Aha! Have finally understood this, thanks to Wikipedia. Readers might also be interested in the original paper

A Golomb code is variable-length code, a bit like Huffman; however, rather than being based on the data, like Huffman, it's based on a simple model of the probability of the values (which are explicitly dealt with as natural numbers, rather than being abstract symbols): small values are more likely than big ones. The precise relation between size and probability is captured in a parameter, the divisor.

To Golomb-code a number, find the quotient and remainder of division by the divisor. Write the quotient in unary notation, then the remainder in truncated binary notation. In practice, you need a stop bit after the quotient: if the quotient is written as a sequence of zeroes, the stop bit is a one (or vice versa - and people do seem to prefer to write their unary numbers with ones, which is Wrong). The length of the remainder can be determined from the divisor.

A Golomb-Rice code is a Golomb code where the divisor is a power of two, enabling an efficient implementation using shifts and masks rather than division and modulo.

For example, here's the Golomb-Rice code with divisor 4, for numbers up to 15:

Value | Quotient | Remainder | Code |
---|---|---|---|

0 | 0 | 0 | 1 00 |

1 | 0 | 1 | 1 01 |

2 | 0 | 2 | 1 10 |

3 | 0 | 3 | 1 11 |

4 | 1 | 0 | 0 1 00 |

5 | 1 | 1 | 0 1 01 |

6 | 1 | 2 | 0 1 10 |

7 | 1 | 3 | 0 1 11 |

8 | 2 | 0 | 00 1 00 |

9 | 2 | 1 | 00 1 01 |

10 | 2 | 2 | 00 1 10 |

11 | 2 | 3 | 00 1 11 |

12 | 3 | 0 | 000 1 00 |

13 | 3 | 1 | 000 1 01 |

14 | 3 | 2 | 000 1 10 |

15 | 3 | 3 | 000 1 11 |

If you want to encode signed numbers, i suppose you just add a sign bit somewhere.

There are also exponential Golomb codes; i think these are where the arithmetic operation at the heart of the code is the taking of a logarithm in some specified base, the two parts of the code being the exponent and a remainder, where the value encoded is ((base ** exponent) - 1) + remainder (the -1 is there so you can encode zero, since any base to the power of zero is one).
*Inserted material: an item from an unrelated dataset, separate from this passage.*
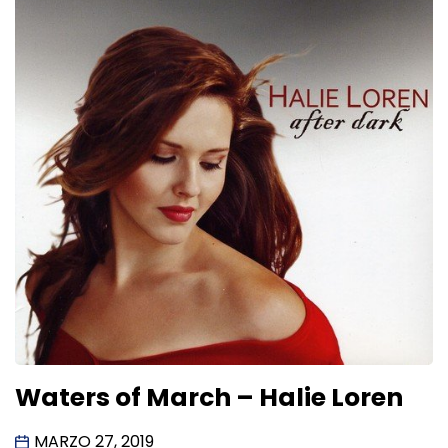
Waters of March – Halie Loren
MARZO 27, 2019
Here, the length of the remainder will vary; it can be determined from the base and exponent, though: it's log2((base ** (exponent + 1)) - (base ** exponent)). I believe that in practice, only the code with base 2 is used.

Here's the exponential Golomb code with base 2, for numbers up to 15:

Value | Value + 1 in Binary | Exponent | Remainder | Code |
---|---|---|---|---|

0 | 1 | 0 | 0 | 1 |

1 | 10 | 1 | 0 | 0 1 0 |

2 | 11 | 1 | 1 | 0 1 1 |

3 | 100 | 2 | 0 | 00 1 00 |

4 | 101 | 2 | 1 | 00 1 01 |

5 | 110 | 2 | 2 | 00 1 10 |

6 | 111 | 2 | 3 | 00 1 11 |

7 | 1000 | 3 | 0 | 000 1 000 |

8 | 1001 | 3 | 1 | 000 1 001 |

9 | 1010 | 3 | 2 | 000 1 010 |

10 | 1011 | 3 | 3 | 000 1 011 |

11 | 1100 | 3 | 4 | 000 1 100 |

12 | 1101 | 3 | 5 | 000 1 101 |

13 | 1110 | 3 | 6 | 000 1 110 |

14 | 1111 | 3 | 7 | 000 1 111 |

15 | 10000 | 4 | 0 | 0000 1 0000 |

The relationship between the code and the value + 1 in binary will not be lost on the reader.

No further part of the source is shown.